*** Opening Records for this task ***
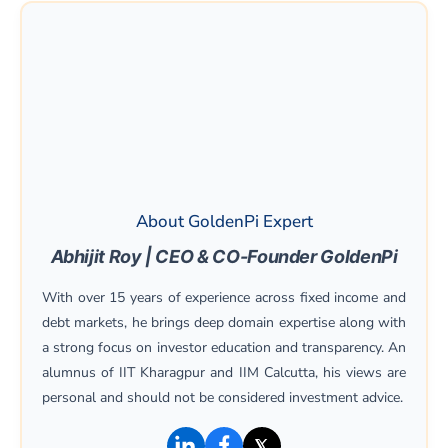
About GoldenPi Expert
Abhijit Roy | CEO & CO-Founder GoldenPi
With over 15 years of experience across fixed income and
debt markets, he brings deep domain expertise along with
a strong focus on investor education and transparency. An
alumnus of IIT Kharagpur and IIM Calcutta, his views are
personal and should not be considered investment advice.
(opens in a new window)
(opens in a new window)
(opens in a new win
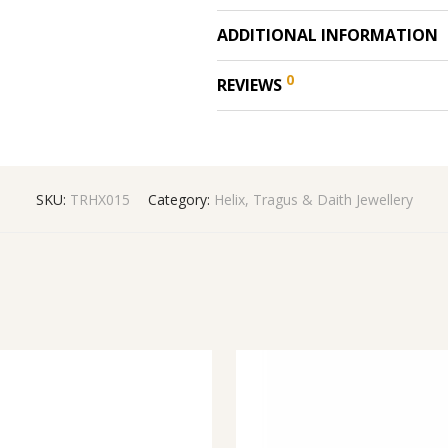
ADDITIONAL INFORMATION
0
REVIEWS
SKU:
TRHX015
Category:
Helix, Tragus & Daith Jewellery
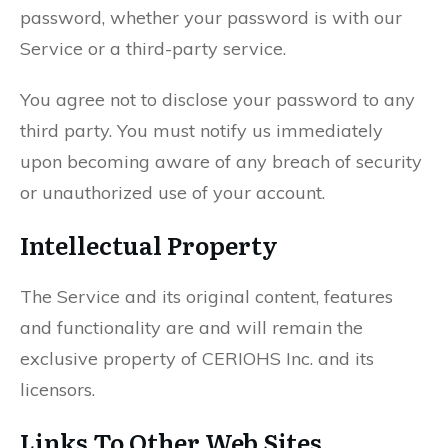
password, whether your password is with our
Service or a third-party service.
You agree not to disclose your password to any
third party. You must notify us immediately
upon becoming aware of any breach of security
or unauthorized use of your account.
Intellectual Property
The Service and its original content, features
and functionality are and will remain the
exclusive property of CERIOHS Inc. and its
licensors.
Links To Other Web Sites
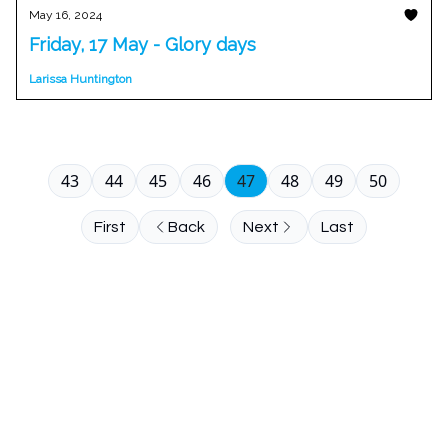
May 16, 2024
Friday, 17 May - Glory days
Larissa Huntington
43
44
45
46
47
48
49
50
First
Back
Next
Last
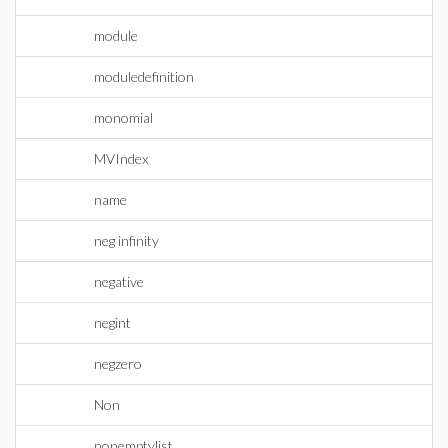
module
moduledefinition
monomial
MVIndex
name
neg infinity
negative
negint
negzero
Non
nonemptylist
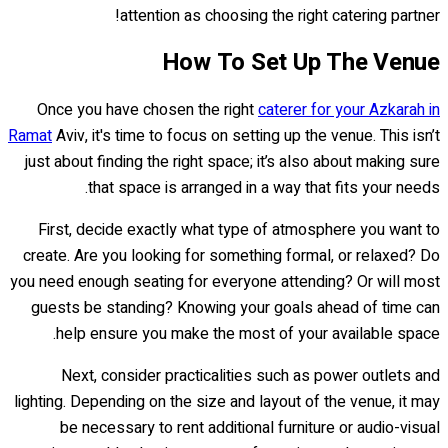
attention as choosing the right catering partner!
How To Set Up The Venue
Once you have chosen the right
caterer for your Azkarah in
Ramat
Aviv, it's time to focus on setting up the venue. This isn’t
just about finding the right space; it’s also about making sure
that space is arranged in a way that fits your needs.
First, decide exactly what type of atmosphere you want to
create. Are you looking for something formal, or relaxed? Do
you need enough seating for everyone attending? Or will most
guests be standing? Knowing your goals ahead of time can
help ensure you make the most of your available space.
Next, consider practicalities such as power outlets and
lighting. Depending on the size and layout of the venue, it may
be necessary to rent additional furniture or audio-visual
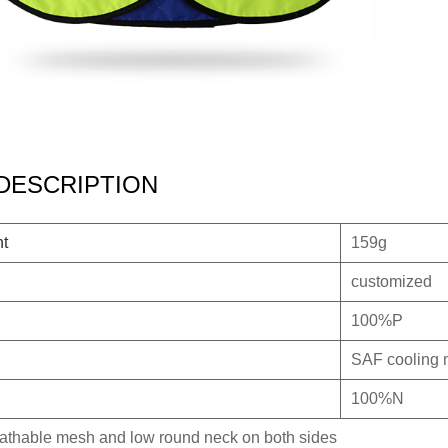
DESCRIPTION
ht
159g
customized
100%P
SAF cooling 
100%N
eathable mesh and low round neck on both sides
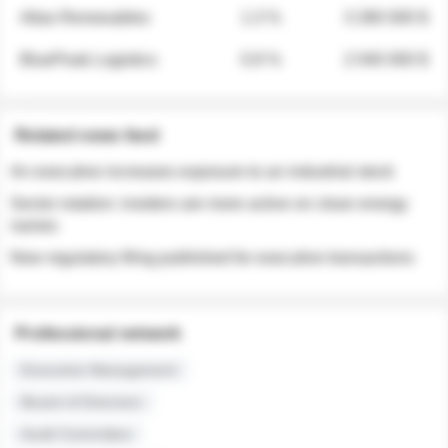
Atlas Renewables
1.3 %
3 280 000 $
BluePeak Logistics
0.9 %
2 040 000 $
Related news feed
An executive increases exposure to an industrial stock
Sector rotation: insiders are more active on clean energy
names
New regulatory filing published for executive transactions
Professional network
Executive Management
Board of Directors
Audit Committee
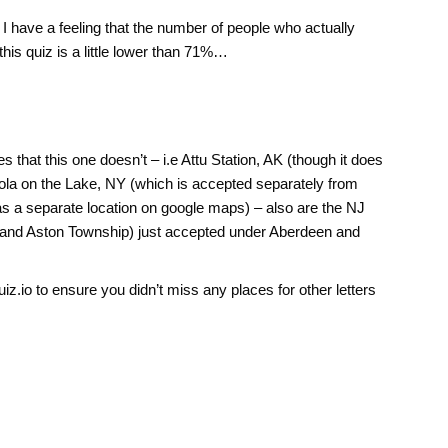
I have a feeling that the number of people who actually
his quiz is a little lower than 71%…
s that this one doesn’t – i.e Attu Station, AK (though it does
gola on the Lake, NY (which is accepted separately from
s a separate location on google maps) – also are the NJ
and Aston Township) just accepted under Aberdeen and
z.io to ensure you didn’t miss any places for other letters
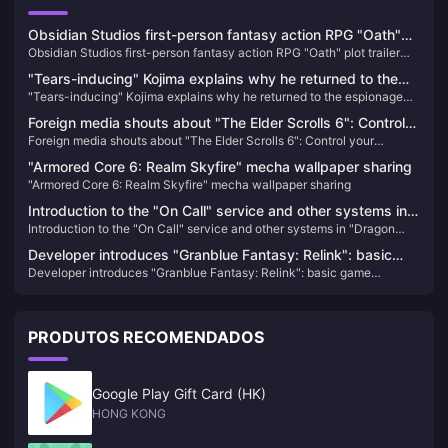
Obsidian Studios first-person fantasy action RPG "Oath"
Obsidian Studios first-person fantasy action RPG "Oath" plot trailer
plot trailer released
released
"Tears-inducing" Kojima explains why he returned to the
"Tears-inducing" Kojima explains why he returned to the espionage
espionage action game: Responding to players'
action game: Responding to players' expectations before his death
expectations before his death
Foreign media shouts about "The Elder Scrolls 6": Control
Foreign media shouts about "The Elder Scrolls 6": Control your
your ambitions, don't be like "Starry Sky" with "high eyes
ambitions, don't be like "Starry Sky" with "high eyes and low hands"
and low hands"
"Armored Core 6: Realm Skyfire" mecha wallpaper sharing
"Armored Core 6: Realm Skyfire" mecha wallpaper sharing
Introduction to the "On Call" service and other systems in
Introduction to the "On Call" service and other systems in "Dragon
"Dragon Among People 8"
Among People 8"
Developer introduces "Granblue Fantasy: Relink": basic
Developer introduces "Granblue Fantasy: Relink": basic game
game structure information disclosed
structure information disclosed
PRODUTOS RECOMENDADOS
Google Play Gift Card (HK)
HONG KONG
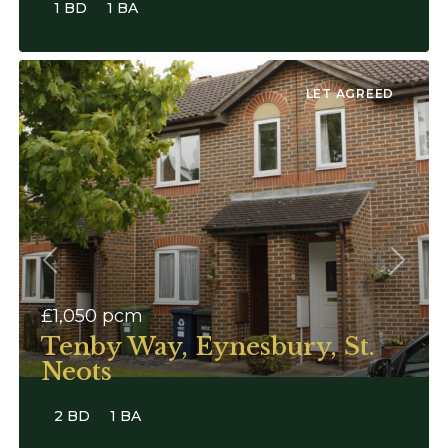
1 BD
1 BA
LET AGREED
Previous
Next
£1,050
pcm
Tenby Way, Eynesbury, St.
Neots
2 BD
1 BA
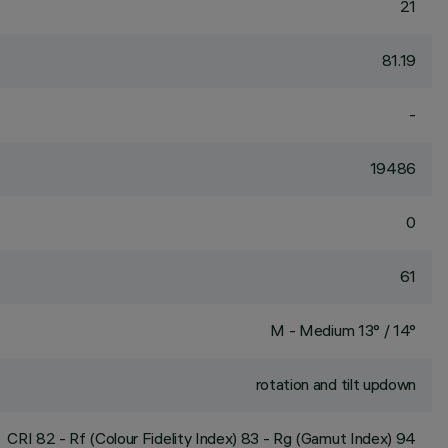
21
81.19
-
19486
0
61
M - Medium 13° / 14°
rotation and tilt updown
CRI
82
- Rf (Colour Fidelity Index) 83 - Rg (Gamut Index) 94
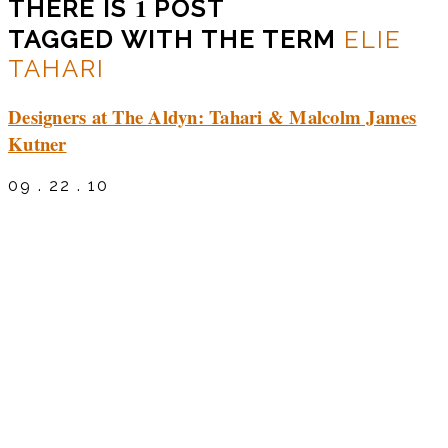
1
THERE IS
POST
TAGGED WITH THE TERM
ELIE
TAHARI
Designers at The Aldyn: Tahari & Malcolm James
Kutner
09 . 22 . 10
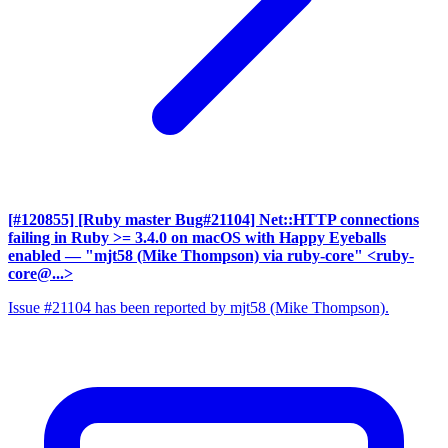
[#120855] [Ruby master Bug#21104] Net::HTTP connections
failing in Ruby >= 3.4.0 on macOS with Happy Eyeballs
enabled
— "mjt58 (Mike Thompson) via ruby-core" <ruby-
core@...>
Issue #21104 has been reported by mjt58 (Mike Thompson).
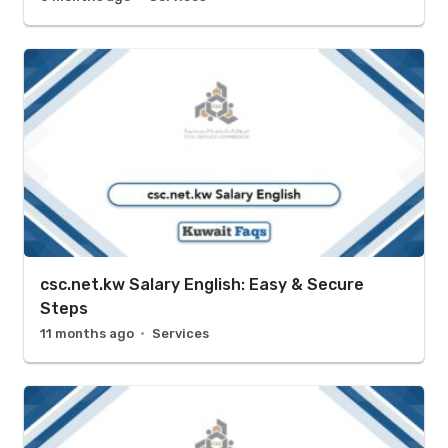
csc.net.kw Salary English: Easy & Secure
Steps
11 months ago
Services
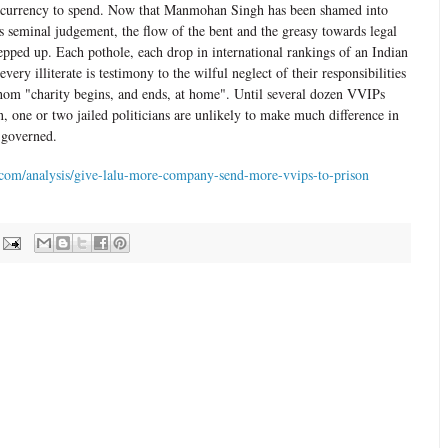
of currency to spend. Now that Manmohan Singh has been shamed into
's seminal judgement, the flow of the bent and the greasy towards legal
tepped up. Each pothole, each drop in international rankings of an Indian
very illiterate is testimony to the wilful neglect of their responsibilities
 whom "charity begins, and ends, at home". Until several dozen VVIPs
, one or two jailed politicians are unlikely to make much difference in
 governed.
com/analysis/give-lalu-more-company-send-more-vvips-to-prison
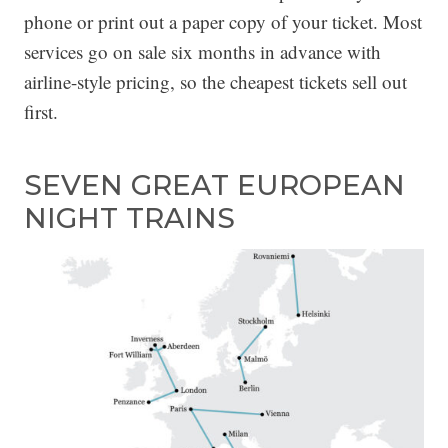
phone or print out a paper copy of your ticket. Most
services go on sale six months in advance with
airline-style pricing, so the cheapest tickets sell out
first.
SEVEN GREAT EUROPEAN
NIGHT TRAINS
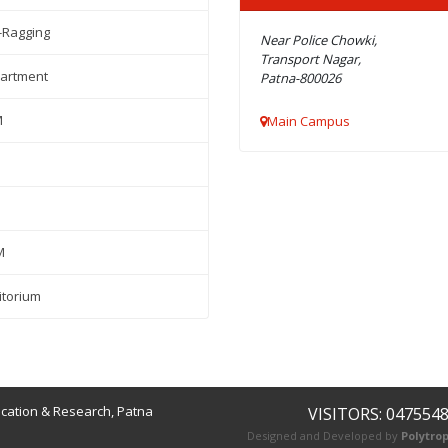
-Ragging
Near Police Chowki,
Transport Nagar,
artment
Patna-800026
M
Main Campus
M
itorium
ucation & Research, Patna
VISITORS: 047554
Designed and Developed by
Polytrop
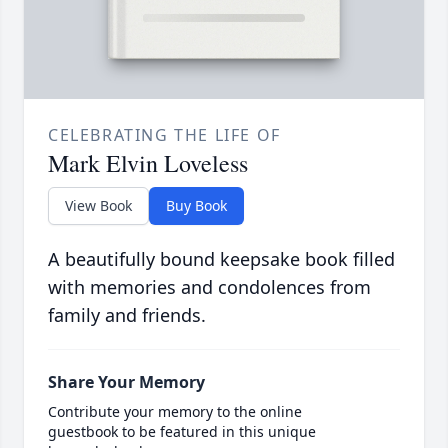
CELEBRATING THE LIFE OF
Mark Elvin Loveless
View Book
Buy Book
A beautifully bound keepsake book filled
with memories and condolences from
family and friends.
Share Your Memory
Contribute your memory to the online
guestbook to be featured in this unique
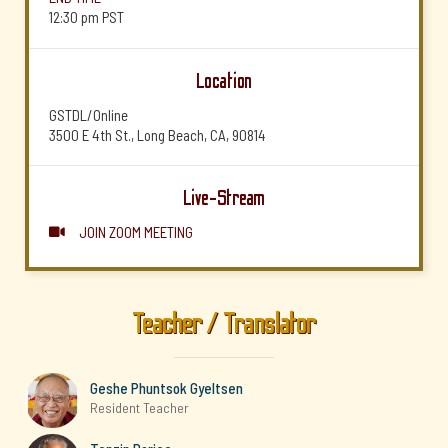
12:30 pm
PST
Location
GSTDL/Online
3500 E 4th St., Long Beach, CA, 90814
Live-Stream
JOIN ZOOM MEETING

Teacher / Translator
Geshe Phuntsok Gyeltsen
Resident Teacher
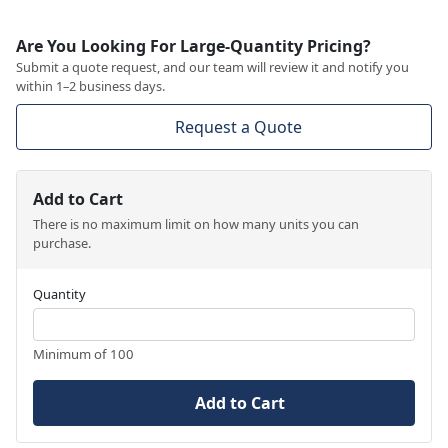
Are You Looking For Large-Quantity Pricing?
Submit a quote request, and our team will review it and notify you
within 1–2 business days.
Request a Quote
Add to Cart
There is no maximum limit on how many units you can
purchase.
Quantity
Minimum of 100
Add to Cart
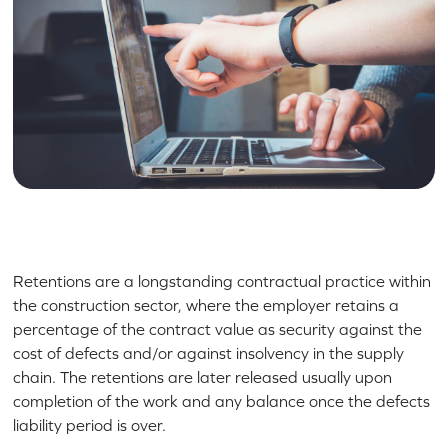
Retentions are a longstanding contractual practice within
the construction sector, where the employer retains a
percentage of the contract value as security against the
cost of defects and/or against insolvency in the supply
chain. The retentions are later released usually upon
completion of the work and any balance once the defects
liability period is over.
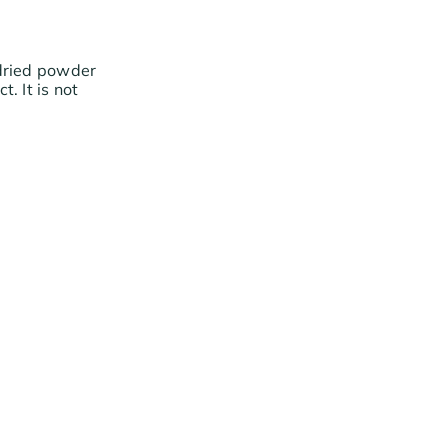
 dried powder
. It is not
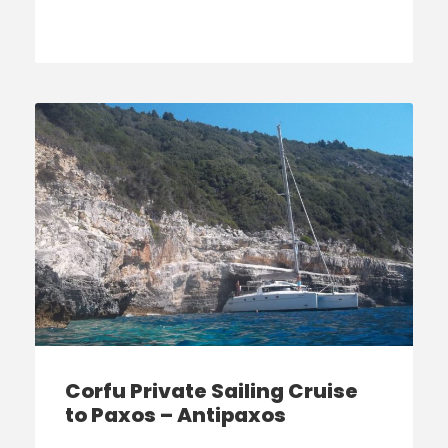
Corfu Private Sailing Cruise
to Paxos – Antipaxos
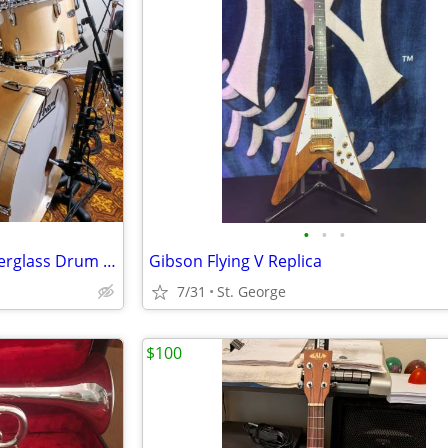
•
•
•
Pearl Vintage Hybrid Wood Fiberglass Drum Set + 2 Snares +More
Gibson Flying V Replica
7/31
St. George
$100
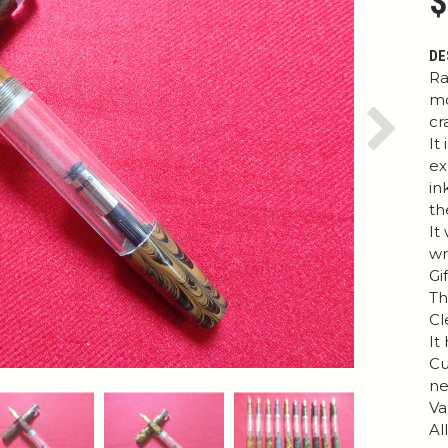
$
DE
Ra
mo
cr
Next
It
ex
in
th
It
wr
Gi
Th
Cl
It
Cu
ne
Va
Al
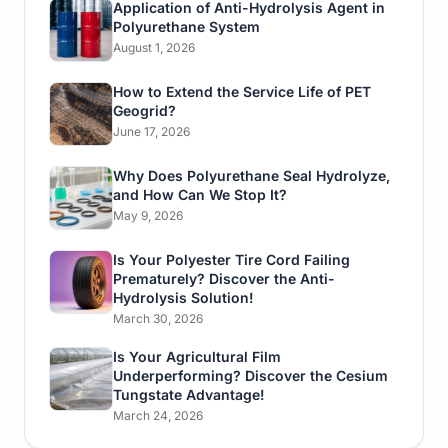
Application of Anti-Hydrolysis Agent in
Polyurethane System
August 1, 2026
How to Extend the Service Life of PET
Geogrid?
June 17, 2026
Why Does Polyurethane Seal Hydrolyze,
and How Can We Stop It?
May 9, 2026
Is Your Polyester Tire Cord Failing
Prematurely? Discover the Anti-
Hydrolysis Solution!
March 30, 2026
Is Your Agricultural Film
Underperforming? Discover the Cesium
Tungstate Advantage!
March 24, 2026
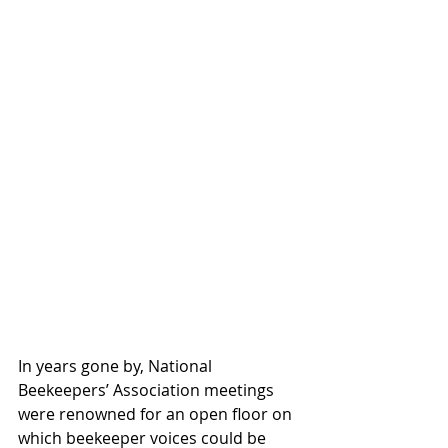
In years gone by, National 
Beekeepers’ Association meetings 
were renowned for an open floor on 
which beekeeper voices could be 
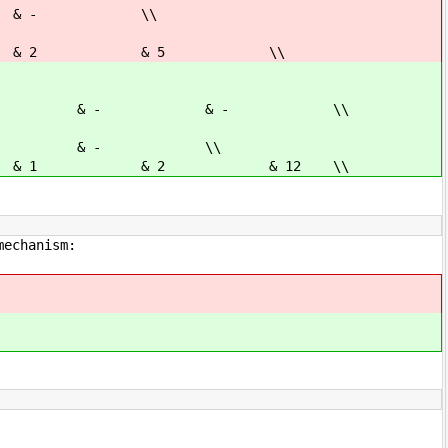
 & - \\
& 2 & 5 \\
 - & - & - \\
& - & - \\
1 & 2 & 12 \\
mechanism:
*** Closing Records for this task ***
■ **Assigned task**
For this exercise, give the listing again exactly as written, with the pictures omitted.

■ **Reply to the exercise**
About GoldenPi Expert
Abhijit Roy | CEO & CO-Founder GoldenPi
With over 15 years of experience across fixed income and
debt markets, he brings deep domain expertise along with
a strong focus on investor education and transparency. An
alumnus of IIT Kharagpur and IIM Calcutta, his views are
personal and should not be considered investment advice.
(opens in a new window)
(opens in a new window)
(opens in a new win
ADDITIONAL INFORMATION
0
REVIEWS
SKU:
TRHX015
Category:
Helix, Tragus & Daith Jewellery
password, whether your password is with our
Service or a third-party service.
You agree not to disclose your password to any
third party. You must notify us immediately
upon becoming aware of any breach of security
or unauthorized use of your account.
Intellectual Property
The Service and its original content, features
and functionality are and will remain the
exclusive property of CERIOHS Inc. and its
licensors.
Links To Other Web Sites
May 16, 2024
Friday, 17 May - Glory days
Larissa Huntington
43
44
45
46
47
48
49
50
First
Back
Next
Last
module
moduledefinition
monomial
MVIndex
name
neg infinity
negative
negint
negzero
Non
nonemptylist
attention as choosing the right catering partner!
How To Set Up The Venue
Once you have chosen the right
caterer for your Azkarah in
Ramat
Aviv, it's time to focus on setting up the venue. This isn’t
just about finding the right space; it’s also about making sure
that space is arranged in a way that fits your needs.
First, decide exactly what type of atmosphere you want to
create. Are you looking for something formal, or relaxed? Do
you need enough seating for everyone attending? Or will most
guests be standing? Knowing your goals ahead of time can
help ensure you make the most of your available space.
Next, consider practicalities such as power outlets and
lighting. Depending on the size and layout of the venue, it may
be necessary to rent additional furniture or audio-visual
DESCRIPTION
ht
159g
customized
100%P
SAF cooling 
100%N
eathable mesh and low round neck on both sides
Atlas Renewables
1.3 %
3 280 000 $
BluePeak Logistics
0.9 %
2 040 000 $
Related news feed
An executive increases exposure to an industrial stock
Sector rotation: insiders are more active on clean energy
names
New regulatory filing published for executive transactions
Professional network
Executive Management
Board of Directors
Audit Committee
I have a feeling that the number of people who actually
his quiz is a little lower than 71%…
s that this one doesn’t – i.e Attu Station, AK (though it does
gola on the Lake, NY (which is accepted separately from
s a separate location on google maps) – also are the NJ
and Aston Township) just accepted under Aberdeen and
z.io to ensure you didn’t miss any places for other letters
Obsidian Studios first-person fantasy action RPG "Oath"
Obsidian Studios first-person fantasy action RPG "Oath" plot trailer
plot trailer released
released
"Tears-inducing" Kojima explains why he returned to the
"Tears-inducing" Kojima explains why he returned to the espionage
espionage action game: Responding to players'
action game: Responding to players' expectations before his death
expectations before his death
Foreign media shouts about "The Elder Scrolls 6": Control
Foreign media shouts about "The Elder Scrolls 6": Control your
your ambitions, don't be like "Starry Sky" with "high eyes
ambitions, don't be like "Starry Sky" with "high eyes and low hands"
and low hands"
"Armored Core 6: Realm Skyfire" mecha wallpaper sharing
"Armored Core 6: Realm Skyfire" mecha wallpaper sharing
Introduction to the "On Call" service and other systems in
Introduction to the "On Call" service and other systems in "Dragon
"Dragon Among People 8"
Among People 8"
Developer introduces "Granblue Fantasy: Relink": basic
Developer introduces "Granblue Fantasy: Relink": basic game
game structure information disclosed
structure information disclosed
PRODUTOS RECOMENDADOS
Google Play Gift Card (HK)
HONG KONG
1 BD
1 BA
LET AGREED
Previous
Next
£1,050
pcm
Tenby Way, Eynesbury, St.
Neots
2 BD
1 BA
21
81.19
-
19486
0
61
M - Medium 13° / 14°
rotation and tilt updown
CRI
82
- Rf (Colour Fidelity Index) 83 - Rg (Gamut Index) 94
1
THERE IS
POST
TAGGED WITH THE TERM
ELIE
TAHARI
Designers at The Aldyn: Tahari & Malcolm James
Kutner
09 . 22 . 10
[#120855] [Ruby master Bug#21104] Net::HTTP connections
failing in Ruby >= 3.4.0 on macOS with Happy Eyeballs
enabled
— "mjt58 (Mike Thompson) via ruby-core" <ruby-
core@...>
Issue #21104 has been reported by mjt58 (Mike Thompson).
csc.net.kw Salary English: Easy & Secure
Steps
11 months ago
Services
of currency to spend. Now that Manmohan Singh has been shamed into
's seminal judgement, the flow of the bent and the greasy towards legal
tepped up. Each pothole, each drop in international rankings of an Indian
very illiterate is testimony to the wilful neglect of their responsibilities
 whom "charity begins, and ends, at home". Until several dozen VVIPs
, one or two jailed politicians are unlikely to make much difference in
 governed.
com/analysis/give-lalu-more-company-send-more-vvips-to-prison
phone or print out a paper copy of your ticket. Most
services go on sale six months in advance with
airline-style pricing, so the cheapest tickets sell out
first.
SEVEN GREAT EUROPEAN
NIGHT TRAINS
-Ragging
Near Police Chowki,
Transport Nagar,
artment
Patna-800026
M
Main Campus
M
itorium
ucation & Research, Patna
VISITORS: 047554
Designed and Developed by
Polytrop
CELEBRATING THE LIFE OF
Mark Elvin Loveless
View Book
Buy Book
A beautifully bound keepsake book filled
with memories and condolences from
family and friends.
Share Your Memory
Contribute your memory to the online
guestbook to be featured in this unique
12:30 pm
PST
Location
GSTDL/Online
3500 E 4th St., Long Beach, CA, 90814
Live-Stream
JOIN ZOOM MEETING

Teacher / Translator
Geshe Phuntsok Gyeltsen
Resident Teacher
Are You Looking For Large-Quantity Pricing?
Submit a quote request, and our team will review it and notify you
within 1–2 business days.
Request a Quote
Add to Cart
There is no maximum limit on how many units you can
purchase.
Quantity
Minimum of 100
Add to Cart
Retentions are a longstanding contractual practice within
the construction sector, where the employer retains a
percentage of the contract value as security against the
cost of defects and/or against insolvency in the supply
chain. The retentions are later released usually upon
completion of the work and any balance once the defects
liability period is over.
 dried powder
. It is not
Corfu Private Sailing Cruise
to Paxos – Antipaxos
•
•
•
Pearl Vintage Hybrid Wood Fiberglass Drum Set + 2 Snares +More
Gibson Flying V Replica
7/31
St. George
$100
$
DE
Ra
mo
cr
Next
It
ex
in
th
It
wr
Gi
Th
Cl
It
Cu
ne
Va
Al
Application of Anti-Hydrolysis Agent in
Polyurethane System
August 1, 2026
How to Extend the Service Life of PET
Geogrid?
June 17, 2026
Why Does Polyurethane Seal Hydrolyze,
and How Can We Stop It?
May 9, 2026
Is Your Polyester Tire Cord Failing
Prematurely? Discover the Anti-
Hydrolysis Solution!
March 30, 2026
Is Your Agricultural Film
Underperforming? Discover the Cesium
Tungstate Advantage!
March 24, 2026
In years gone by, National 
Beekeepers’ Association meetings 
were renowned for an open floor on 
which beekeeper voices could be 
 & - \\
& 2 & 5 \\
 - & - & - \\
& - & - \\
1 & 2 & 12 \\
mechanism:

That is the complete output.